Fonte: Os próprios autores

4.1 Temática Pedagogia

A primeira temática abordada no livro pela autora é sobre a Pedagogia, considerada no livro como uma prática social cujo objetivo é organizar, compreender e transformar as práticas educativas. Nesta perspectiva, Franco (2012) considera a pedagogia como um instrumento político, porque atua no coletivo direcionando sentidos.

O que é, afinal, a Pedagogia? Antes de constituir-se como ciência, ela se estabelece como uma prática social para organizar a educação em determinado tempo e espaço, refletindo sobre suas finalidades e meios mais adequados, buscando a cada momento compreender e transformar as práticas educativas, de forma que atinjam as finalidades estabelecidas. (FRANCO, 2012, p. 48, grifo nosso).

Franco (2012) utilizou os pressupostos de cinco pedagogos contemporâneos para demarcar sua perspectiva sobre a Pedagogia.
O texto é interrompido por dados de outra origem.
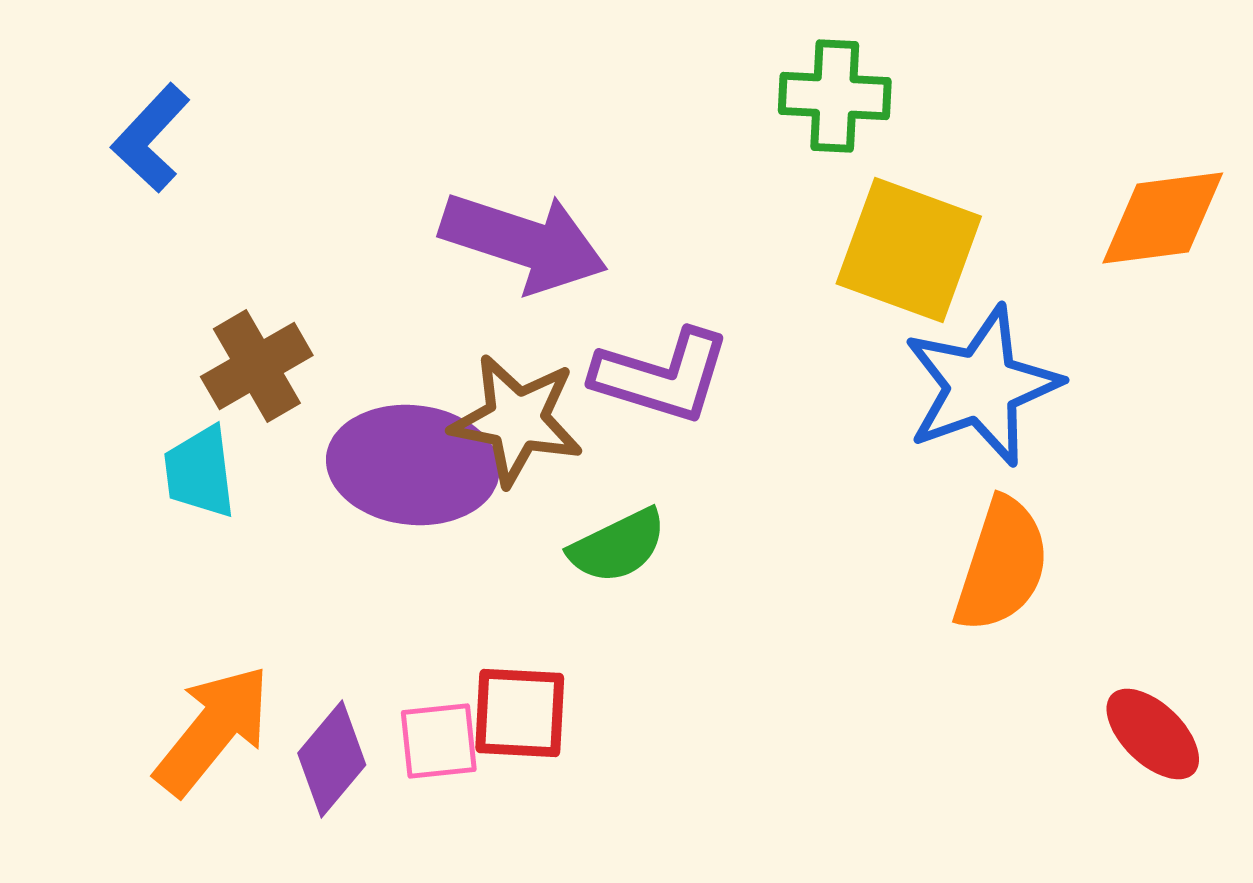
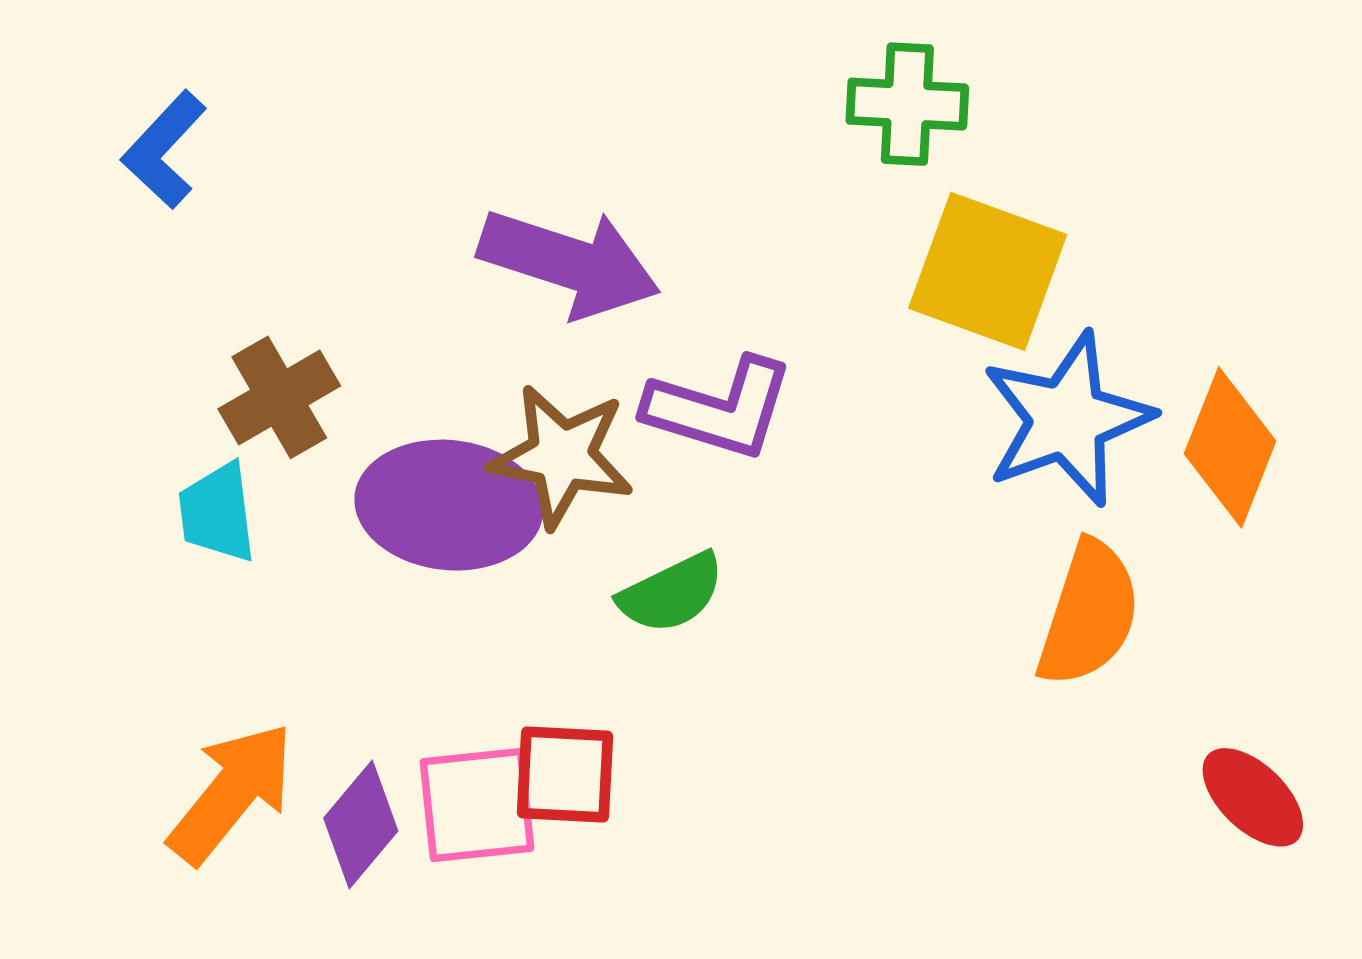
orange diamond: (1163, 218) -> (1230, 447), moved, turned -61
pink square: (439, 741) -> (477, 805), size x1.4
O primeiro pressuposto vem de Dermeval Saviani, que elaborou uma teoria pedagógica crítica, a Pedagogia Histórico-Crítica (PHC), articulada ao materialismo histórico. A autora enfatiza a concepção da PHC enquanto teoria estruturada nas exigências práticas e direciona suas discussões para a construção de uma consciência coletiva, voltada à transformação da realidade.

O segundo pedagogo que fundamenta o pensamento de Franco (2012) é José Carlos Libâneo e a Pedagogia Crítico-Social dos Conteúdos (PCSC), também construída a partir do materialismo histórico-dialético. A autora destaca que Libâneo parte de uma pedagogia marxista, a qual “[...] concebe a Pedagogia como ciência da educação que descreve e explica o fenômeno educativo nos seus vínculos e nexos com a práxis social de humanização e, como ciência prática para a educação” (FRANCO, 2012, p. 98).

A autora Selma Garrido Pimenta é citada por Franco (2012) como referencial para refletir sobre a formação docente a partir da significação da prática com base na Pedagogia. Essa autora estabelece que a pedagogia é uma “[...] ciência que pode e deve fundamentar a prática, não com receitas ou teorias prontas; olha-a como a ciência que dialoga com a prática docente e extrai desse diálogo os princípios de sua ação” (FRANCO, 2012, p. 111-12).

Franco (2012) também expõe que a Pedagogia é um instrumento de intervenção social, utilizando como referencial Bernard Charlot. De acordo com a autora, a teoria da relação com o saber de Charlot permite que o pesquisador compreenda a lógica por trás dos sentidos construídos pelos jovens estudantes de classe popular, afastando-se das pesquisas que analisam o fracasso escolar com base nas carências socioeconômicas. Para Franco (2012, p. 119), “[...] mais que um conceito, a relação com o saber é uma metodologia, uma pedagogia, uma hermenêutica da prática”.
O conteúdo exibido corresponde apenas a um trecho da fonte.